The big jump in 2009 / Version 12 was due to the addition of standard names for CMIP5 ... In 2018 it was CMIP6 names - those were added through a series of monthly updates, thanks to the vocabulary editor.

It is interesting you mention that @JonathanGregory as my curiosity as to what was causing the spikes was the motivation to set up the word clouds. The new names to emerge for the versions causing the spikes (should, assuming I haven't got the versioning one out as pondered above) should be those depicted in the two word clouds I provided in my initial comment. The earlier one (by version/time) does seem largely driven by chemistry-related phrases, & the later one almost fully comprising radioactivity-related including many isotopes.

Aha! Thanks for providing the background about those spikes @japamment. It sounds almost obvious now you explain it :smile:! I definitely think it is worth hard-coding as Jonathan suggests some CMIP{5, 6} labels against the spikes to convey that simple explanation.

Also, it could be useful to include a second line to indicate the number of aliases, because sometimes groups of new aliases have been introduced in order to change some decision about nomenclature consistently, leading to simultaneous and equal increments in the number of non-alias and alias standard names.

Also, I agree with Jonathan's comment that lots of other changes do take place in the standard name table between versions that are not new names, but would come under the heading of "maintenance", e.g. aliases.

Those are very good points regarding aliases & other "maintenance" changes, I hadn't thought to consider aspects like that.

I agree with you both that it would be instructive to depict the number of aliases also, & any other maintenance changes that might be interesting.

I'll investigate & include the alias data at the least in the plot(s) that I put in as a PR. It'll be interesting to see what influence if it has on the totals when aliases are not double-counted (as I understand it, if I have interpreted your comment correctly).

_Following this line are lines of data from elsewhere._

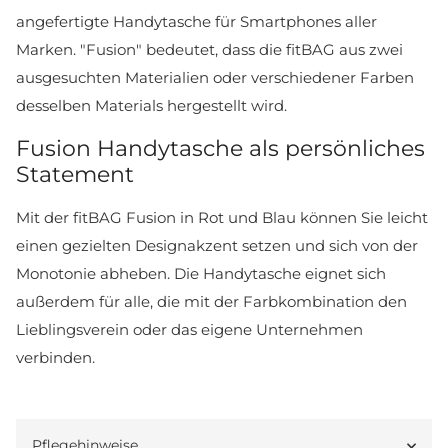
Die rot-blaue fitBAG Fusion ist unsere individuell
angefertigte Handytasche für Smartphones aller
Marken. "Fusion" bedeutet, dass die fitBAG aus zwei
ausgesuchten Materialien oder verschiedener Farben
desselben Materials hergestellt wird.
Fusion Handytasche als persönliches
Statement
Mit der fitBAG Fusion in Rot und Blau können Sie leicht
einen gezielten Designakzent setzen und sich von der
Monotonie abheben. Die Handytasche eignet sich
außerdem für alle, die mit der Farbkombination den
Lieblingsverein oder das eigene Unternehmen
verbinden.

We do also update the description text from time to time to make it clearer - this can sometimes affect a lot of names but I don't know if it's something we could keep track of using these diagrams, or indeed whether people would be all that interested in seeing plots of that.

Thanks @japamment, I'll look into it. It certainly sounds useful to include on the plot(s) to depict changes in such aspects if it is possible without too much trouble.


Finally, all in response to @japamment:

I think it would be useful if you could tune the word clouds to pick out certain whole phrases, such as "mass_concentration", "mole_concentration", "due_to_convection", etc., as this is how the names are put together, rather than only taking single words in isolation.

Indeed that does sound like it could be useful. I'll start to look into it and report back either on this thread or in the opening comment of the PR when I have it ready to put up.

I think doing the plots just for the names, rather than the description text, is the right way to go. It's clearer.

Good to hear, as I would be inclined to agree & that is much simpler to do (especially as I have the code for that already)!

sadielbartholomew commented 1 week ago

After thinking about this again around the CF Workshop 2024, now the question is more about where to add such visualisations, so I have created a new Issue. Superseded by #547, so closing.